Supposing that p is of the form $4m+1$ (which is true if p is of the form $8m+1$), D is a quadratic residue and $t_p \equiv t_1^p \equiv t_1, \quad u_p \equiv u_1^p D^{(p-1)/2} \equiv u_1$. Now the equations
 $t_1 \equiv t_{p-1} t_1 + D u_{p-1} u_1 \quad \mbox{and} \quad u_1 \equiv t_{p-1} u_1 + t_1 u_{p-1}$
give a solution $t_{p-1} \equiv 1, \quad u_{p-1} \equiv 0$.

Let $p-1 = 2r$. Then $0 \equiv u_{p-1} \equiv 2 t_r u_r$. This means that either $t_r$ or $u_r$ is divisible by p. If it is $u_r$, put $r=2s$ and proceed similarly with $0 \equiv 2 t_s u_s$. Not every $u_i$ is divisible by p, for $u_1$ is not. The case $u_m \equiv 0$ with m odd is impossible, because $t_m^2 - D u_m^2 \equiv N^m$ holds and this would mean that $t_m^2$ is congruent to a quadratic non-residue, which is a contradiction. So this loop stops when $t_l \equiv 0$ for a particular l. This gives $-D u_l^2 \equiv N^l$, and because $-D$ is a quadratic residue, l must be even. Put $l = 2k$. Then $0 \equiv t_l \equiv t_k^2 + D u_k^2$. So the solution of $x^2 + D \equiv 0$ is got by solving the linear congruence $u_k x \equiv \pm t_k$.

==Examples==
The following are 4 examples, corresponding to the 3 different cases in which Pocklington divided forms of p. All $\equiv$ are taken with the modulus in the example.

===Example 0===
$x^2 \equiv 43 \pmod {47}.$

This is the first case, according to the algorithm,
$x \equiv 43^{(47+1)/2} = 43^{12} \equiv 2$, but then $x^2=2^2=4$ not 43, so we should not apply the algorithm at all.
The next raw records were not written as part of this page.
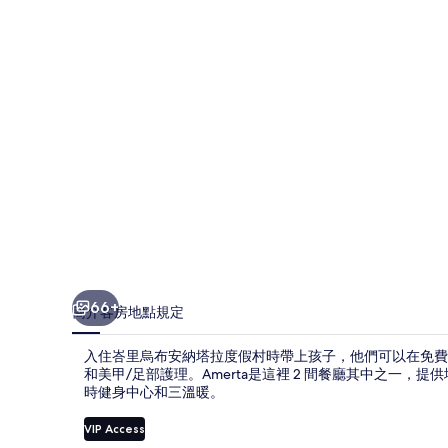
納
塔
拉
度
假
村
的
相
片
集
66+
簡介
客房
地點
規定
入住峇里烏布安納塔拉度假村時帶上孩子，他們可以在免費的
和美甲/足部護理。Amerta是這裡 2 間餐廳其中之一，提
時健身中心和三溫暖。
VIP Access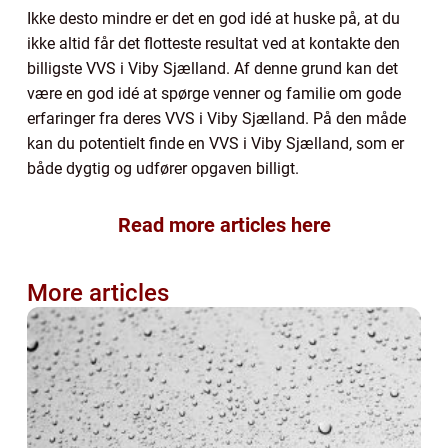
Ikke desto mindre er det en god idé at huske på, at du
ikke altid får det flotteste resultat ved at kontakte den
billigste VVS i Viby Sjælland. Af denne grund kan det
være en god idé at spørge venner og familie om gode
erfaringer fra deres VVS i Viby Sjælland. På den måde
kan du potentielt finde en VVS i Viby Sjælland, som er
både dygtig og udfører opgaven billigt.
Read more articles here
More articles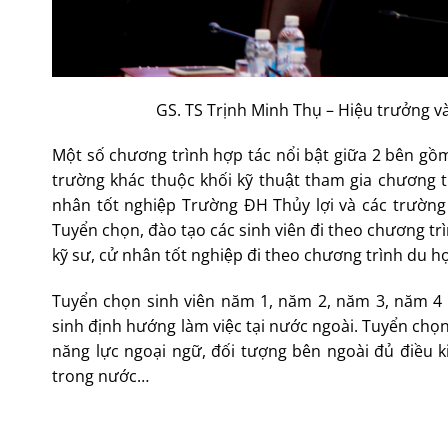
GS. TS Trịnh Minh Thụ – Hiệu trưởng và
Một số chương trình hợp tác nổi bật giữa 2 bên gồm:
trường khác thuộc khối kỹ thuật tham gia chương trì
nhân tốt nghiệp Trường ĐH Thủy lợi và các trường kh
Tuyển chọn, đào tạo các sinh viên đi theo chương tri
kỹ sư, cử nhân tốt nghiệp đi theo chương trình du h
Tuyển chọn sinh viên năm 1, năm 2, năm 3, năm 4 Tr
sinh định hướng làm việc tại nước ngoài. Tuyển ch
năng lực ngoại ngữ, đối tượng bên ngoài đủ điều k
trong nước…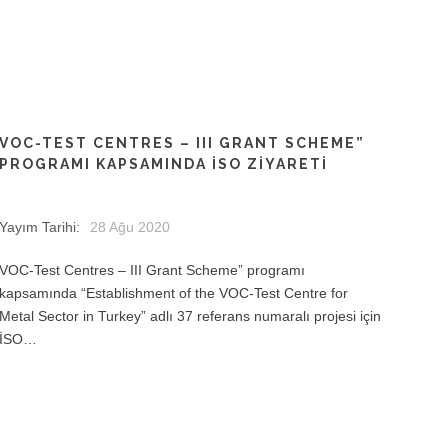
VOC-TEST CENTRES – III GRANT SCHEME”
PROGRAMI KAPSAMINDA İSO ZIYARETI
Yayım Tarihi:
28 Ağu 2020
VOC-Test Centres – III Grant Scheme” programı
kapsamında “Establishment of the VOC-Test Centre for
Metal Sector in Turkey” adlı 37 referans numaralı projesi için
İSO…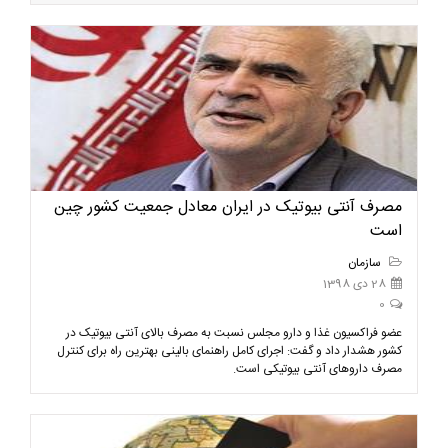
مصرف آنتی بیوتیک در ایران معادل جمعیت کشور چین
است
سازمان
28 دی 1398
0
عضو فراکسیون غذا و دارو مجلس نسبت به مصرف بالای آنتی بیوتیک در
کشور هشدار داد و گفت: اجرای کامل راهنمای بالینی بهترین راه برای کنترل
مصرف داروهای آنتی بیوتیکی است.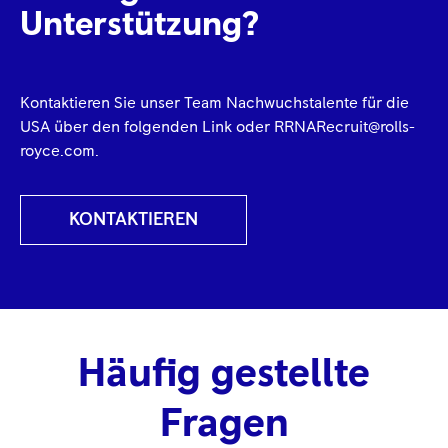
Unterstützung?
Kontaktieren Sie unser Team Nachwuchstalente für die
USA über den folgenden Link oder
RRNARecruit@rolls-
royce.com
.
KONTAKTIEREN
Häufig gestellte
Fragen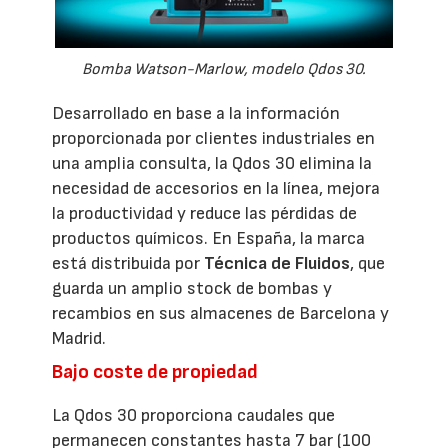
Bomba Watson-Marlow, modelo Qdos 30.
Desarrollado en base a la información
proporcionada por clientes industriales en
una amplia consulta, la Qdos 30 elimina la
necesidad de accesorios en la línea, mejora
la productividad y reduce las pérdidas de
productos químicos. En España, la marca
está distribuida por
Técnica de Fluidos
, que
guarda un amplio stock de bombas y
recambios en sus almacenes de Barcelona y
Madrid.
Bajo coste de propiedad
La Qdos 30 proporciona caudales que
permanecen constantes hasta 7 bar (100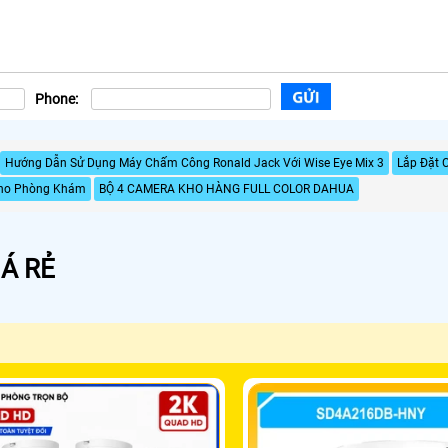
Phone:
Hướng Dẫn Sử Dụng Máy Chấm Công Ronald Jack Với Wise Eye Mix 3
Lắp Đặt 
Cho Phòng Khám
BỘ 4 CAMERA KHO HÀNG FULL COLOR DAHUA
Á RẺ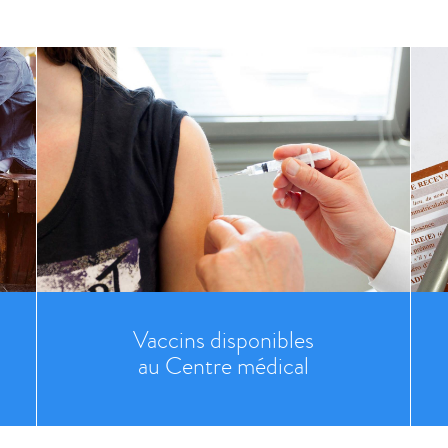
Vaccins disponibles
au Centre médical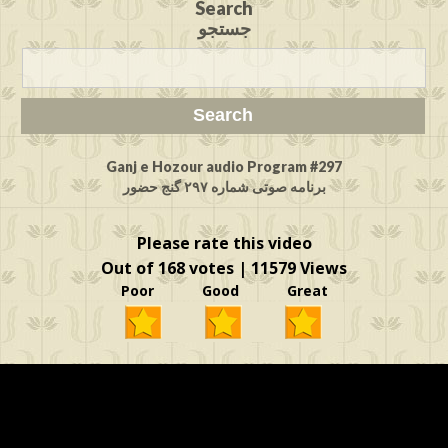
Search
جستجو
Ganj e Hozour audio Program #297
برنامه صوتی شماره ۲۹۷ گنج حضور
Please rate this video
Out of 168 votes | 11579 Views
Poor Good Great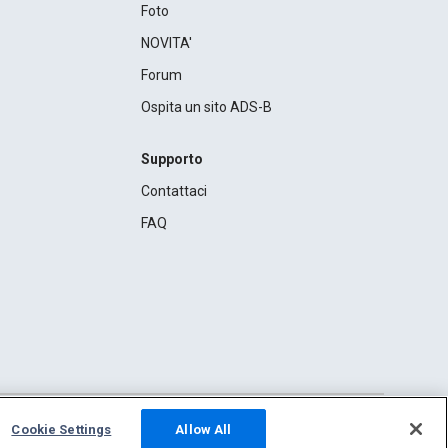
Foto
NOVITA'
Forum
Ospita un sito ADS-B
Supporto
Contattaci
FAQ
Cookie Settings
Allow All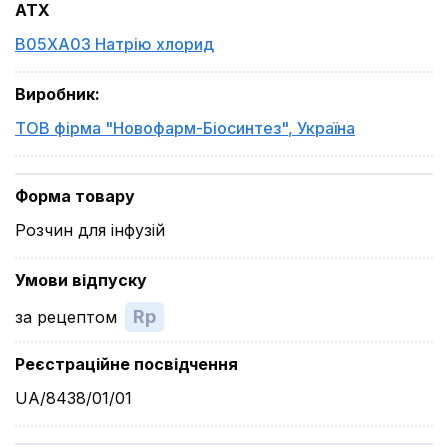
ATX
B05XA03 Натрію хлорид
Виробник
:
ТОВ фірма "Новофарм-Біосинтез"
,
Україна
Форма товару
Розчин для інфузій
Умови відпуску
Rp
за рецептом
Реєстраційне посвідчення
UA/8438/01/01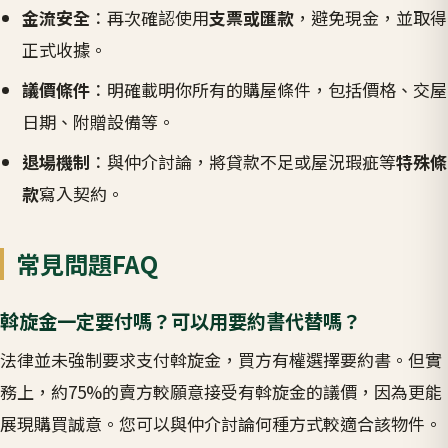
金流安全
：再次確認使用
支票或匯款
，避免現金，並取得
正式收據。
議價條件
：明確載明你所有的購屋條件，包括價格、交屋
日期、附贈設備等。
退場機制
：與仲介討論，將貸款不足或屋況瑕疵等
特殊條
款
寫入契約。
常見問題FAQ
斡旋金一定要付嗎？可以用要約書代替嗎？
法律並未強制要求支付斡旋金，買方有權選擇要約書。但實
務上，約75%的賣方較願意接受有斡旋金的議價，因為更能
展現購買誠意。您可以與仲介討論何種方式較適合該物件。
The reason why the algorithm is not applicable is that a=43 is a quadratic non residue for p=47.

===Example 1===
Solve the congruence
$x^2 \equiv 18 \pmod {23}.$
The modulus is 23. This is $23 = 4 \cdot 5 + 3$, so $m=5$. The solution should be $x \equiv \pm 18^6 \equiv \pm 8\pmod {23}$, which is indeed true: $(\pm 8)^2 \equiv 64 \equiv 18\pmod {23}$.

===Example 2===
Solve the congruence
$x^2 \equiv 10 \pmod{13}.$
The modulus is 13. This is $13 = 8 \cdot 1 + 5$, so $m=1$. Now verifying $10^{2m+1} \equiv 10^3 \equiv -1\pmod{13}$. So the solution is $x \equiv \pm y/2 \equiv \pm (4a)^{2}/2 \equiv \pm 800 \equiv \pm 7\pmod{13}$. This is indeed true: $(\pm 7)^2 \equiv 49 \equiv 10\pmod{13}$.

===Example 3===
Solve the congruence $x^2 \equiv 13 \pmod {17}$. For this, write $x^2 -13 =0$. First find a $t_1$ and $u_1$ such that $t_1^2 + 13u_1^2$ is a quadratic nonresidue. Take for example $t_1=3, u_1 = 1$. Now find $t_8$, $u_8$ by computing
$t_2 = t_1 t_1 + 13u_1u_1 = 9-13 = -4 \equiv 13\pmod {17},$
$u_2 = t_1u_1 + t_1u_1 = 3+3 \equiv 6\pmod {17}.$
And similarly $t_4 = -299 \equiv 7 \pmod {17}, u_4=156 \equiv 3\pmod {17}$ such that $t_8=-68 \equiv 0\pmod {17}, u_8 = 42 \equiv 8\pmod {17}.$

Since $t_8 = 0$, the equation $0 \equiv t_4^2 + 13u_4^2 \equiv 7^2 - 13 \cdot 3^2\pmod {17}$ which leads to solving the equation $3x \equiv \pm 7\pmod {17}$. This has solution $x \equiv \pm 8\pmod {17}$. Indeed, $(\pm 8)^2 = 64 \equiv 13\pmod {17}$.